This is an attempt to turn cjs's answer into concrete steps.

  1. git log --oneline HEAD to extract the guid of the commit you want to sign.

  2. git cat-file commit COMMIT_GUID > commit.txt to generate a copy of the raw commit. commit.txt has the change description and hashes, no actual code in it.

  3. Transfer commit.txt to your trusted computer.

  4. Run gpg --armor --output commit.sig --detach-sig commit.txt to generate a GPG signature in commit.sig. I don't think gpg knows how git expects the signature to be embedded, so you have to do it manually.

  5. Carefully create a new signed-commit.txt by starting with commit.txt and inserting gpgsig followed by the contents of commit.sig as the last header. Be careful about whitespace; experimentation may be required.

  6. Transfer signed-commit.txt back to your untrusted computer you are editing.

  7. Add the raw signed commit to the git repo. This prints the hash you'll need next: cat signed-commit.txt | git hash-object -w --stdin -t commit. (getting the newlines right here could be tricky; I don't want to use filters, as we have signed the file based on the binary data, but...)

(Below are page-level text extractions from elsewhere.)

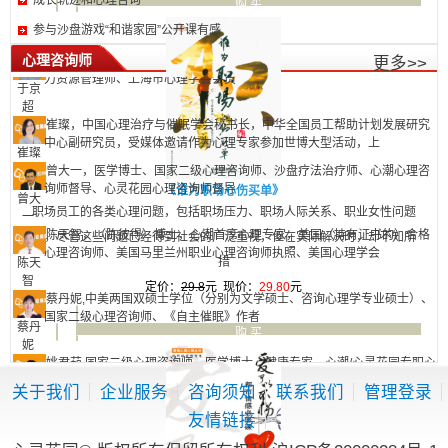
成长轨迹和心理咨询
购 买
理咨询师
姚君
详 细
参与沙盘游戏“和谐家园”公开课有感
茹
于京超,国家二级心理咨询师、心灵花园心理咨询师督导国家职业律师、人
心理咨询师
更多>>
力资源管理师、上海市心理学会会员
于京
超
崔璨，中国心理治疗与催眠学会秘书长，中华全国员工帮助计划发展研究
中心副研究员，受媒体邀请作为心理专家参加世博大型活动，上
崔璨
曾大一，医学博士、国家二级心理咨询师、沙盘疗法治疗师、心潮心理咨
询师督导、心灵花园心理咨询师督导
《谁为职场心伤买单》
曾大
一
职场员工的各类心理问题，包括职场压力、职场人际关系、职业女性问题
陈天智，（陈彼得）博士，心潮首席心理专家，美国（持有证书的）合格
等。尽管这些问题已经得到社会的广泛重视，但在实际解决时，却不知所
心理咨询师、美国马里兰州职业心理咨询师执照、美国心理学会
陈天
措
智
定价：
29.8
元 现价：
29.80
元
蔡丹妮,中美两国双硕士学位（分别为文学硕士、咨询心理学专业硕士）、
国家二级心理咨询师、《自主催眠》作者
蔡丹
购 买
妮
详 细
姚君茹,国家二级心理咨询师、医学博士、健康专家、心潮/心灵花园专职心
理咨询师
姚君
关于我们
企业服务
咨询须知
联系我们
管理登录
茹
友情链接
于京超,国家二级心理咨询师、心灵花园心理咨询师督导国家职业律师、人
力资源管理师、上海市心理学会会员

  8. git update-ref refs/heads/master RAW_SIGNED_COMMIT_HASH using the hash from step 7.

Then do a git verify-commit HEAD to see if something went wrong, and debug.

To debug this, do the entire work on your trusted computer. Have a toy repo to work with and a toy commit.

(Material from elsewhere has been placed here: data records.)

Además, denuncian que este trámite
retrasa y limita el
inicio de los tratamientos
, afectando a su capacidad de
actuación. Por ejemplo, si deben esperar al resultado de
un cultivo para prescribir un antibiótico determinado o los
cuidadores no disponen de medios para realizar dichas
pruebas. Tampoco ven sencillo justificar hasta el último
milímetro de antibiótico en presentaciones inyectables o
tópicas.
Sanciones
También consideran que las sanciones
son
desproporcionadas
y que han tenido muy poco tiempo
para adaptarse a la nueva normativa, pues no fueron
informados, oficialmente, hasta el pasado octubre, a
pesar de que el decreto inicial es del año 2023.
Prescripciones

Take an unsigned commit and do steps 1-5 on it. Then use git tools to sign the commit with the same identity. You can compare the signed-commit.txt to the git cat-file commit SIGNED_COMMIT_GUID and ensure they are binary identical.

If the signature differs, then something is wrong with either step 2 or 4; otherwise, there is something wrong with how we built signed-commit.txt from commit.sig and commit.txt.

You can then check steps 7-8 locally. Step 7 should return the SIGNED_COMMIT_GUID if it is correct, and 8 should do nothing if you are already pointing at the signed commit.

Once this debugging is complete, what is left is the possibility of text file format differences or something going wrong in the transfer.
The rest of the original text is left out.